Another area of experimentation was the intake filter. I started out with some screen tied over the pipe, which plugged up at least once a day. I went through about 10 different designs and this spring finally came up with the one that’s been working all summer without plugging up: I took the bottom half of a 50-gallon poly barrel and drilled ¼-inch holes all over it. The intake pipe and filter went through a hole in the side and then I filled the whole thing with #1 crushed stone, which helps to keep it submerged and also prefilters the water before it gets to the actual screen filter.
The pump has to be level in order to minimize wear on the shafts of the valves. Initially, I used concrete blocks to set it up, but they fell apart due to the water freezing in the winter, so now I have it sitting on two flat rocks and shimmed with some scraps of wood.

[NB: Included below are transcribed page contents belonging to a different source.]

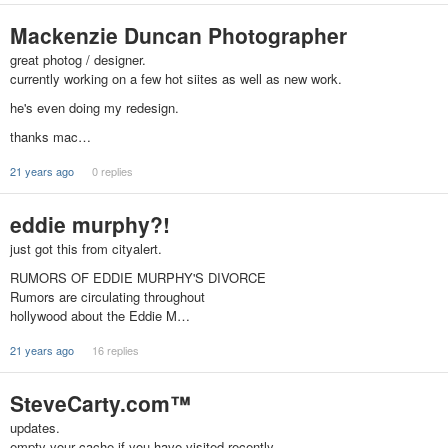
Mackenzie Duncan Photographer
great photog / designer.
currently working on a few hot siites as well as new work.
he's even doing my redesign.
thanks mac…
21 years ago
0 replies
eddie murphy?!
just got this from cityalert.
RUMORS OF EDDIE MURPHY'S DIVORCE
Rumors are circulating throughout
hollywood about the Eddie M…
21 years ago
16 replies
SteveCarty.com™
updates.
empty your cache if you have visited recently.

It is also a good idea to connect both intake and delivery pipes to the pump with a union and either a gate or ball valve. It makes pulling the pump out for inspections and/or repairs much easier. There’s no draining either pipe and once you’re done, all you do is reconnect the two unions, open the valves, and she’s off and running again. I wrap some teflon tape on the union threads so they come apart easier and don’t rust together.
I also made a diverter for the waste water out of some 1-inch PVC pipe, so it doesn’t splash all over the pump.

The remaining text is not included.